The child’s age was of crucial importance for interpreting these changes. Based on dental development, it was estimated that the infant was between six and nine months old at the time of death. Dental analysis is one of the most reliable methods for determining subadult age. It works particularly well for infants and young children because dental development progresses rapidly and relatively uniformly in terms of timing during the first years of life.

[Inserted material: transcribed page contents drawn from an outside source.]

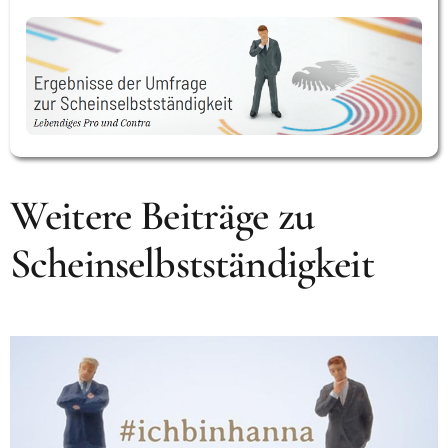
Weitere Beiträge zu
Scheinselbstständigkeit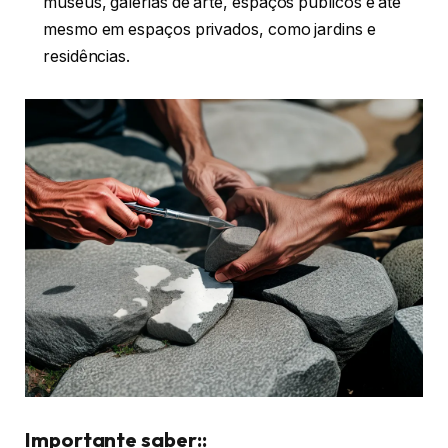
museus, galerias de arte, espaços públicos e até
mesmo em espaços privados, como jardins e
residências.
Importante saber::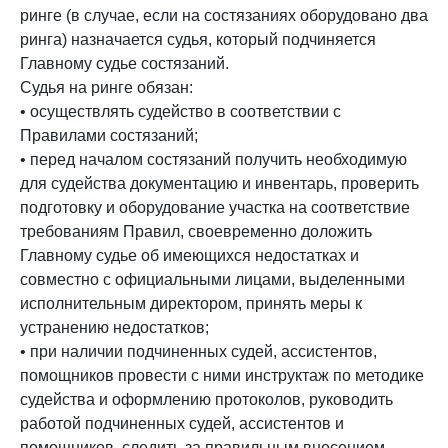
ринге (в случае, если на состязаниях оборудовано два
ринга) назначается судья, который подчиняется
Главному судье состязаний.
Судья на ринге обязан:
• осуществлять судейство в соответствии с
Правилами состязаний;
• перед началом состязаний получить необходимую
для судейства документацию и инвентарь, проверить
подготовку и оборудование участка на соответствие
требованиям Правил, своевременно доложить
Главному судье об имеющихся недостатках и
совместно с официальными лицами, выделенными
исполнительным директором, принять меры к
устранению недостатков;
• при наличии подчиненных судей, ассистентов,
помощников провести с ними инструктаж по методике
судейства и оформлению протоколов, руководить
работой подчиненных судей, ассистентов и
помощников, следить за правильным внесением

This can easily be observed today as well. Many parents eagerly await the appearance of their child’s first tooth and compare this moment with the experiences of other parents. It usually occurs at a similar age. Much greater variations appear later, when primary teeth are replaced by permanent ones. One only needs to look at photos of smiling, toothless children of early school age—some have already lost several teeth, while others still have all their baby teeth. This increasing variability with age makes age estimation based on teeth most accurate precisely in the youngest children.

Putting Theory into Practice

Rib fractures are among the injuries frequently observed in cases of child abuse. However, their mere presence is not enough to make such a diagnosis. Bones do not tell their story directly. They leave behind only traces that must be properly interpreted. Therefore, bioarchaeologists use a method known as differential diagnosis. This involves considering all possible causes of the observed changes and assessing which of them is the most probable. Factors taken into account include age and sex, the location of the injuries, and knowledge of the mechanisms that lead to their formation.

In the case of the child from grave 2658, its age was of crucial importance. Based on this, we can assume that the infant could not yet walk independently. It might have been starting to crawl, but its mobility was still limited. Thus, it is difficult to assume that the child was active enough to cause such severe injuries to itself.

Chest compressions performed at a rate of 100 per minute on a manikin during cardiopulmonary resuscitation (CPR). Bangkok Hospital Phuket.
© M. Häggström, licensed under CC BY 3.0

All four fractured ribs were located in the anterior part of the chest, near the sternum. Today, injuries in this location are most commonly observed as a complication of cardiopulmonary resuscitation (CPR). However, the use of this procedure did not begin until the 20th century, therefore, in the case of the child from the Late Chalcolithic, it can be completely ruled out as a cause of the fractures.

Another possible explanation was severe mechanical trauma, such as a direct blow or a violent squeezing of the chest. Given the child’s very young age, limited mobility, and the location of the fractures, researchers concluded that violence may be the more likely explanation.

But Could It Be a Disease Instead?

Due to the co-occurrence of changes on the ribs and the porosity of the cranial bones, deficiency diseases—most notably rickets and scurvy—were among the alternative diagnoses that had to be considered.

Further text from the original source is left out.